A faithful copy of each entry below is expected, with the images removed.

Task input
Start of Block
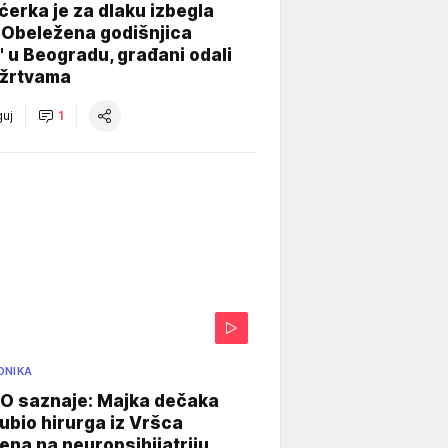
ćerka je za dlaku izbegla
 Obeležena godišnjica
" u Beogradu, građani odali
 žrtvama
uj
1
ONIKA
 saznaje: Majka dečaka
e ubio hirurga iz Vršca
na na neuropsihijatriju,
End of Block
Exercise response
ćerka je za dlaku izbegla
 Obeležena godišnjica
" u Beogradu, građani odali
 žrtvama
uj
1
ONIKA
 saznaje: Majka dečaka
e ubio hirurga iz Vršca
na na neuropsihijatriju,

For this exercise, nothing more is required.